Only the lines from the one containing "удлиняет фигуру. Хлопковая" through the end of the entries are wanted, retyped exactly and without pictures.

- - -

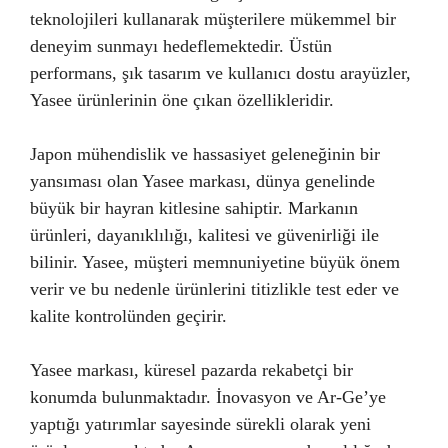
teknolojileri kullanarak müşterilere mükemmel bir
deneyim sunmayı hedeflemektedir. Üstün
performans, şık tasarım ve kullanıcı dostu arayüzler,
Yasee ürünlerinin öne çıkan özellikleridir.
Japon mühendislik ve hassasiyet geleneğinin bir
yansıması olan Yasee markası, dünya genelinde
büyük bir hayran kitlesine sahiptir. Markanın
ürünleri, dayanıklılığı, kalitesi ve güvenirliği ile
bilinir. Yasee, müşteri memnuniyetine büyük önem
verir ve bu nedenle ürünlerini titizlikle test eder ve
kalite kontrolünden geçirir.
Yasee markası, küresel pazarda rekabetçi bir
konumda bulunmaktadır. İnovasyon ve Ar-Ge’ye
yaptığı yatırımlar sayesinde sürekli olarak yeni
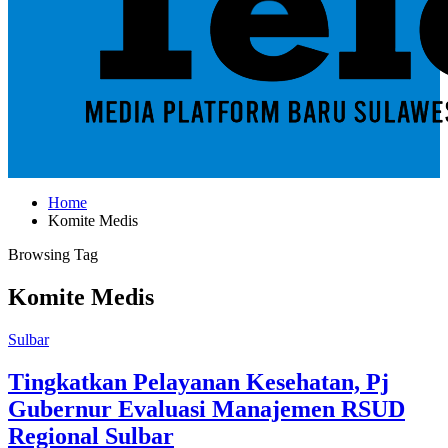
Home
Komite Medis
Browsing Tag
Komite Medis
Sulbar
Tingkatkan Pelayanan Kesehatan, Pj
Gubernur Evaluasi Manajemen RSUD
Regional Sulbar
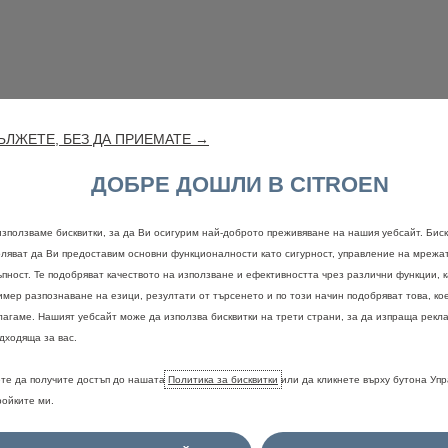
ЛЖЕТЕ, БЕЗ ДА ПРИЕМАТЕ →
Правна информация
ДОБРЕ ДОШЛИ В CITROEN
е
и
цветовете
могат
временно
да
не
са
налични.
За
потвърждение
и
по
рация
на
дилър.
използваме бисквитки, за да Ви осигурим най-доброто преживяване на нашия уебсайт. Биск
оляват да Ви предоставим основни функционалности като сигурност, управление на мрежа
ъпност. Те подобряват качеството на използване и ефективността чрез различни функции, 
ст драйв
Поискайте оферта
Запаз
имер разпознаване на езици, резултати от търсенето и по този начин подобряват това, ко
лагаме. Нашият уебсайт може да използва бисквитки на трети страни, за да изпраща рекла
дходяща за вас.
те да получите достъп до нашата
Политика за бисквитки
или да кликнете върху бутона Уп
ройките ми.
НАМЕРЕТЕ ВАШИЯ CITROËN
БЪРЗИ В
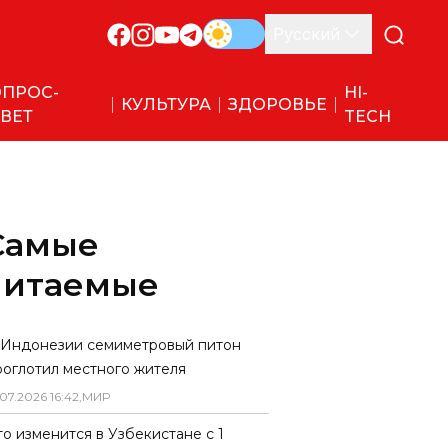
Русский
ПРОС-
HI-
КУЛЬТУРА
ЗДОРОВЬЕ
ВЕТ
TECH
Самые
читаемые
 Индонезии семиметровый питон
роглотил местного жителя
07
.
2026
16
:
42
,
МИР
то изменится в Узбекистане с 1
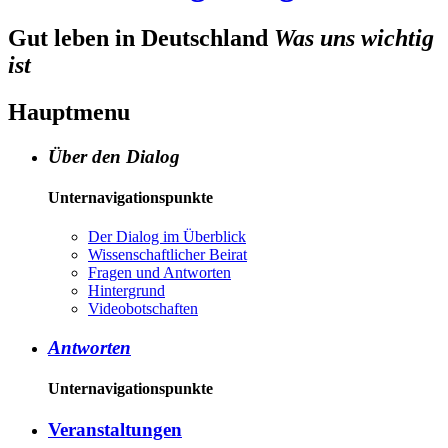
Gut leben in Deutschland
Was uns wichtig
ist
Hauptmenu
Über den Dialog
Unternavigationspunkte
Der Dia­log im Über­blick
Wis­sen­schaft­li­cher Bei­rat
Fra­gen und Ant­wor­ten
Hin­ter­grund
Vi­deo­bot­schaf­ten
Antworten
Unternavigationspunkte
Veranstaltungen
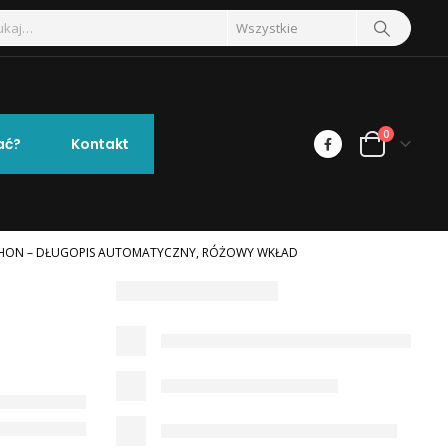
0
ać?
Kontakt
HON – DŁUGOPIS AUTOMATYCZNY, RÓŻOWY WKŁAD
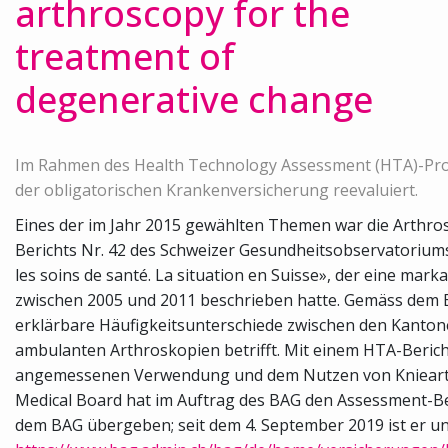
arthroscopy for the
treatment of
degenerative change
Im Rahmen des Health Technology Assessment (HTA)-Pr
der obligatorischen Krankenversicherung reevaluiert.
Eines der im Jahr 2015 gewählten Themen war die Arthros
Berichts Nr. 42 des Schweizer Gesundheitsobservatorium
les soins de santé. La situation en Suisse», der eine ma
zwischen 2005 und 2011 beschrieben hatte. Gemäss dem Be
erklärbare Häufigkeitsunterschiede zwischen den Kantone
ambulanten Arthroskopien betrifft. Mit einem HTA-Berich
angemessenen Verwendung und dem Nutzen von Kniearth
Medical Board hat im Auftrag des BAG den Assessment-Ber
dem BAG übergeben; seit dem 4. September 2019 ist er un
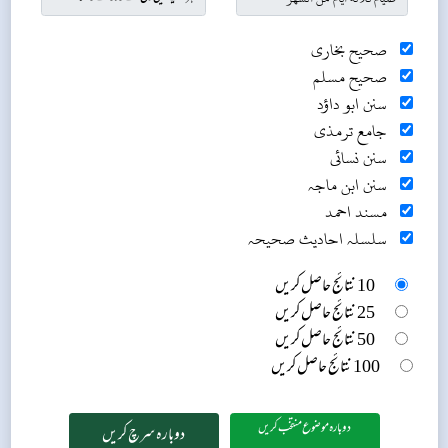
صحیح بخاری
صحیح مسلم
سنن ابو داؤد
جامع ترمذی
سنن نسائی
سنن ابن ماجہ
مسند احمد
سلسلہ احادیث صحیحہ
10 نتائج حاصل کریں
25 نتائج حاصل کریں
50 نتائج حاصل کریں
100 نتائج حاصل کریں
دوبارہ موضوع منتخب کریں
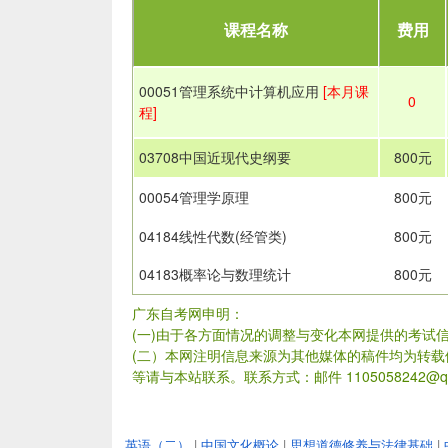
课程名称
费用
00051管理系统中计算机应用
[本月课
0
程]
03708中国近现代史纲要
800元
00054管理学原理
800元
04184线性代数(经管类)
800元
04183概率论与数理统计
800元
广东自考网申明：
(一)由于各方面情况的调整与变化本网提供的考试
(二）本网注明信息来源为其他媒体的稿件均为转
等请与本站联系。联系方式：邮件 1105058242@qq
英语（二）
|
中国文化概论
|
思想道德修养与法律基础
|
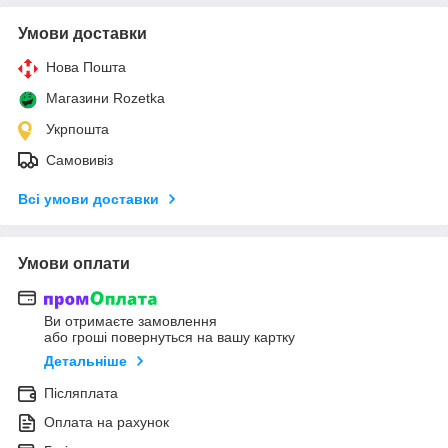
Умови доставки
Нова Пошта
Магазини Rozetka
Укрпошта
Самовивіз
Всі умови доставки
Умови оплати
Ви отримаєте замовлення
або гроші повернуться на вашу картку
Детальніше
Післяплата
Оплата на рахунок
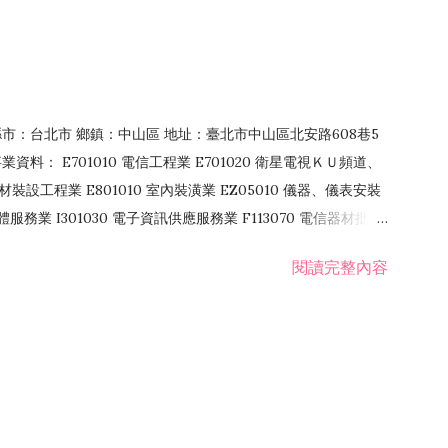
4 縣市：台北市 鄉鎮：中山區 地址：臺北市中山區北安路608巷5
資料： E701010 電信工程業 E701020 衛星電視ＫＵ頻道、
裝設工程業 E801010 室內裝潢業 EZ05010 儀器、儀表安裝
訊軟體服務業 I301030 電子資訊供應服務業 F113070 電信器材批發
 國際貿易業 ZZ99999 除許可業務外，得經營法令非禁止或限制之業
閱讀完整內容
業 F401171 酒類輸入業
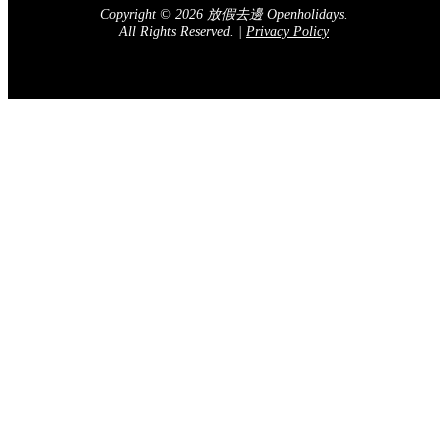
訂閱我們的電子報
送出
關於我們
廣告查詢
加入我們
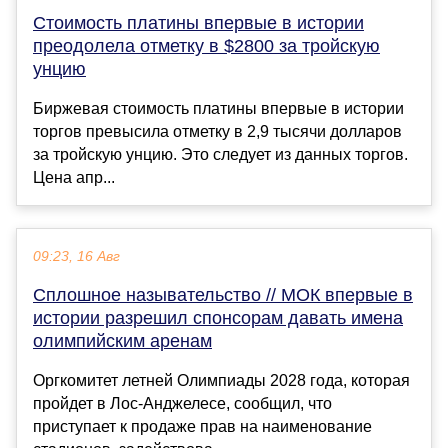
Стоимость платины впервые в истории
преодолела отметку в $2800 за тройскую
унцию
Биржевая стоимость платины впервые в истории
торгов превысила отметку в 2,9 тысячи долларов
за тройскую унцию. Это следует из данных торгов.
Цена апр...
09:23, 16 Авг
Сплошное назывательство // МОК впервые в
истории разрешил спонсорам давать имена
олимпийским аренам
Оргкомитет летней Олимпиады 2028 года, которая
пройдет в Лос-Анджелесе, сообщил, что
приступает к продаже прав на наименование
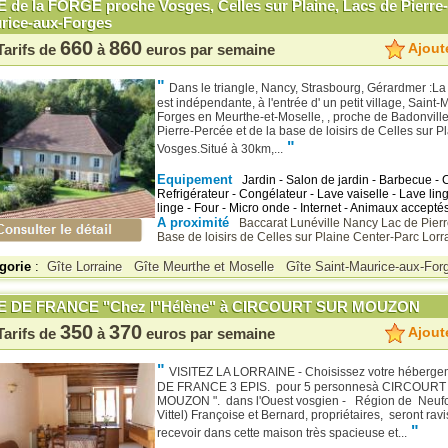
E de la FORGE proche Vosges, Celles sur Plaine, Lacs de Pierre-
rice-aux-Forges
660
860
Ajoute
Tarifs de
à
euros par semaine
"
Dans le triangle, Nancy, Strasbourg, Gérardmer :L
est indépendante, à l'entrée d' un petit village, Saint
Forges en Meurthe-et-Moselle, , proche de Badonville
Pierre-Percée et de la base de loisirs de Celles sur P
"
Vosges.Situé à 30km,...
Equipement
Jardin - Salon de jardin - Barbecue -
Refrigérateur - Congélateur - Lave vaiselle - Lave lin
linge - Four - Micro onde - Internet - Animaux acceptés
A proximité
Baccarat
Lunéville
Nancy
Lac de Pier
Base de loisirs de Celles sur Plaine
Center-Parc Lorr
gorie
:
Gîte Lorraine
Gîte Meurthe et Moselle
Gîte Saint-Maurice-aux-For
E DE FRANCE "Chez l"Hélène" à CIRCOURT SUR MOUZON
350
370
Ajoute
Tarifs de
à
euros par semaine
"
VISITEZ LA LORRAINE - Choisissez votre héberge
DE FRANCE 3 EPIS. pour 5 personnesà CIRCOURT
MOUZON ". dans l'Ouest vosgien - Région de Neuf
Vittel) Françoise et Bernard, propriétaires, seront rav
"
recevoir dans cette maison très spacieuse et...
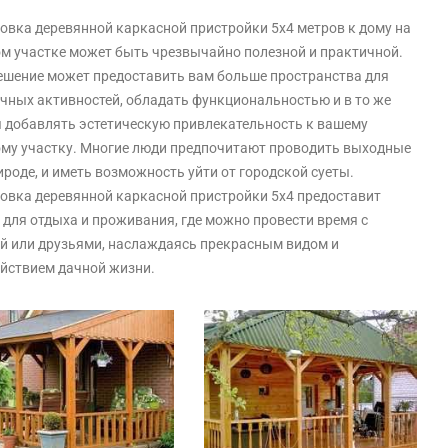
овка деревянной каркасной пристройки 5х4 метров к дому на
м участке может быть чрезвычайно полезной и практичной.
ешение может предоставить вам больше пространства для
чных активностей, обладать функциональностью и в то же
 добавлять эстетическую привлекательность к вашему
му участку. Многие люди предпочитают проводить выходные
ироде, и иметь возможность уйти от городской суеты.
овка деревянной каркасной пристройки 5х4 предоставит
 для отдыха и проживания, где можно провести время с
й или друзьями, наслаждаясь прекрасным видом и
йствием дачной жизни.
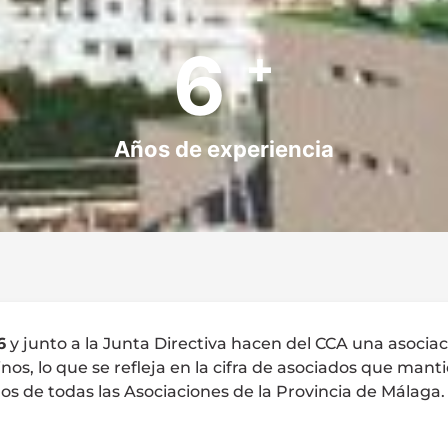
8
+
Años de experiencia
6
y junto a la Junta Directiva hacen del CCA una asociac
os, lo que se refleja en la cifra de asociados que mant
os de todas las Asociaciones de la Provincia de Málaga.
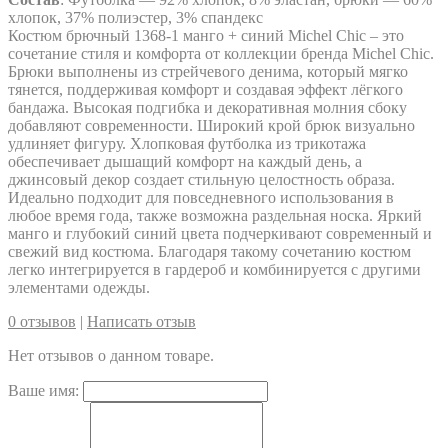
хлопок, 37% полиэстер, 3% спандекс
Костюм брючный 1368-1 манго + синий Michel Chic – это
сочетание стиля и комфорта от коллекции бренда Michel Chic.
Брюки выполнены из стрейчевого денима, который мягко
тянется, поддерживая комфорт и создавая эффект лёгкого
бандажа. Высокая подгибка и декоративная молния сбоку
добавляют современности. Широкий крой брюк визуально
удлиняет фигуру. Хлопковая футболка из трикотажа
обеспечивает дышащий комфорт на каждый день, а
джинсовый декор создает стильную целостность образа.
Идеально подходит для повседневного использования в
любое время года, также возможна раздельная носка. Яркий
манго и глубокий синий цвета подчеркивают современный и
свежий вид костюма. Благодаря такому сочетанию костюм
легко интегрируется в гардероб и комбинируется с другими
элементами одежды.
0 отзывов
|
Написать отзыв
Нет отзывов о данном товаре.
Ваше имя:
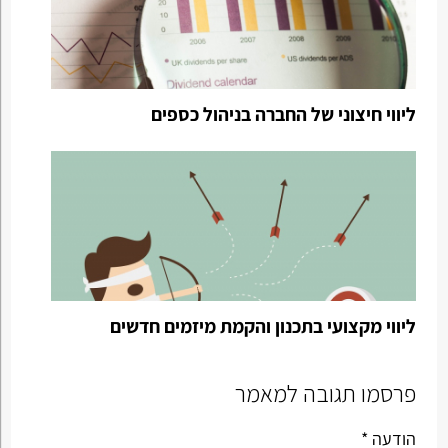
ליווי חיצוני של החברה בניהול כספים
ליווי מקצועי בתכנון והקמת מיזמים חדשים
פרסמו תגובה למאמר
הודעה *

- - -

YOUR SOLUTION -
удлиняет фигуру. Хлопковая футболка из трикотажа
обеспечивает дышащий комфорт на каждый день, а
джинсовый декор создает стильную целостность образа.
Идеально подходит для повседневного использования в
любое время года, также возможна раздельная носка. Яркий
манго и глубокий синий цвета подчеркивают современный и
свежий вид костюма. Благодаря такому сочетанию костюм
легко интегрируется в гардероб и комбинируется с другими
элементами одежды.
0 отзывов
|
Написать отзыв
Нет отзывов о данном товаре.
Ваше имя:
ליווי חיצוני של החברה בניהול כספים
ליווי מקצועי בתכנון והקמת מיזמים חדשים
פרסמו תגובה למאמר
הודעה *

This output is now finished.